Our ingest, routing and escalation

If the public API stops accepting alerts, if the dispatcher hangs or if escalation steps do not fire on time, we record it here as an incident.

Our channel adapters

If our Telegram, voice, SMS, WhatsApp or email dispatcher fails to hand a message to the upstream provider, that is in scope.

Third-party provider outages

Telegram, SMS carriers, mail relays and the PSTN have their own outages. We report the impact on alert delivery but cannot fix the upstream issue.

Communication policy

How we communicate during an incident

An alerting platform that goes quiet during an outage is the worst kind of outage.
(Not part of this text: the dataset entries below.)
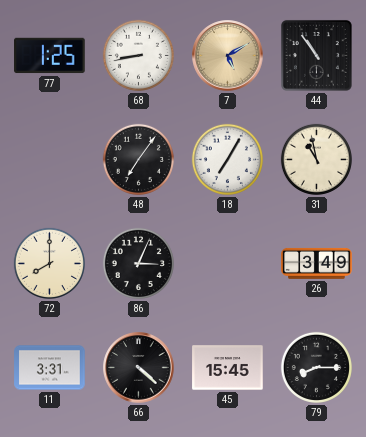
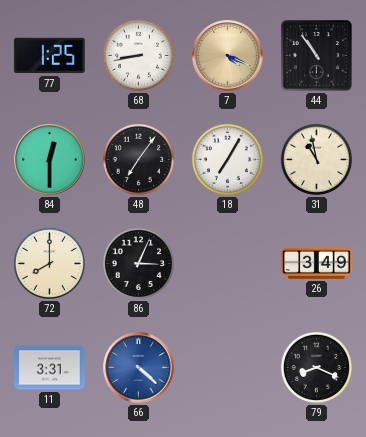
7: 5:10 -> 4:19
84: none -> 12:30
66 dial: black -> blue
45: 15:45 -> none
79: 8:15 -> 8:19
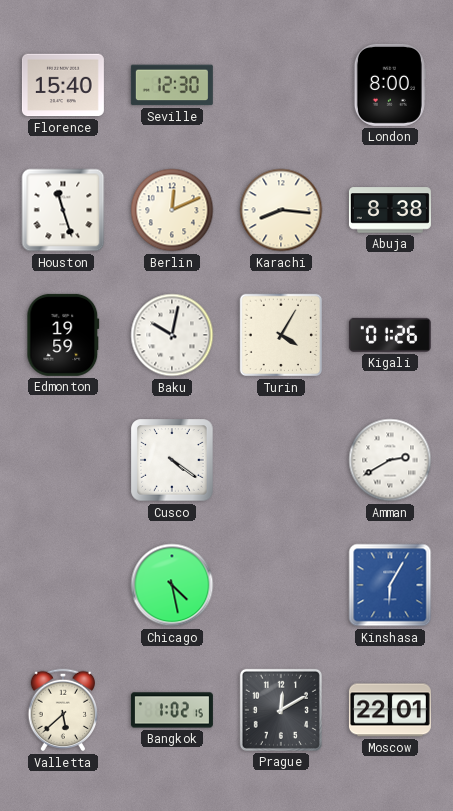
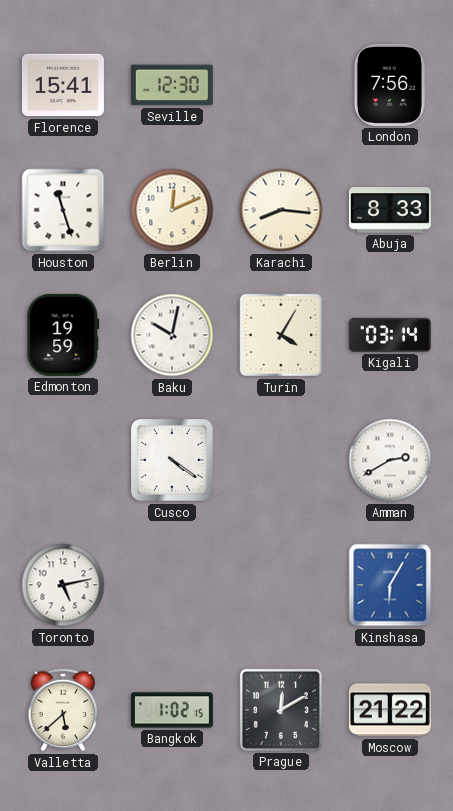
Florence: 15:40 -> 15:41
London: 8:00 -> 7:56
Abuja: 8:38 -> 8:33
Kigali: 01:26 -> 03:14
Toronto: none -> 5:13
Chicago: 4:28 -> none
Moscow: 22:01 -> 21:22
These are the steps we follow.

  1. 1

    Detect

    Our own monitors raise an alert internally as soon as ingest latency, escalation lag or dispatcher errors cross a threshold.

  2. 2

    Acknowledge publicly

    Within ~15 minutes of confirmation we post the incident here with the affected services and what we know.

  3. 3

    Update on cadence

    We post an update at least every 30 minutes during an active incident, even when the only update is 'still investigating'.

  4. 4

    Resolve and follow up

    When the service is back, we mark it operational and follow up within five working days with a short post-mortem and the action items.

Stay informed

How to get notified of status changes

Different teams want incident notifications in different places. Pick whichever path matches how your on-call works.

Email digest

Subscribe to status email updates from the account dashboard. You receive incident open, update and resolve notes.

Webhook (recommended)

Register an incident webhook URL in the dashboard. We POST a JSON payload on every state change — wire it into your own routing.

Direct contact

If you suspect impact and we have not posted yet, reach out via the contact form with your alert timeline and request id.

Free plan

Run a delivery test before you depend on it

The fastest way to trust this page is to send your own test alert and watch the timeline. No credit card. No commitment.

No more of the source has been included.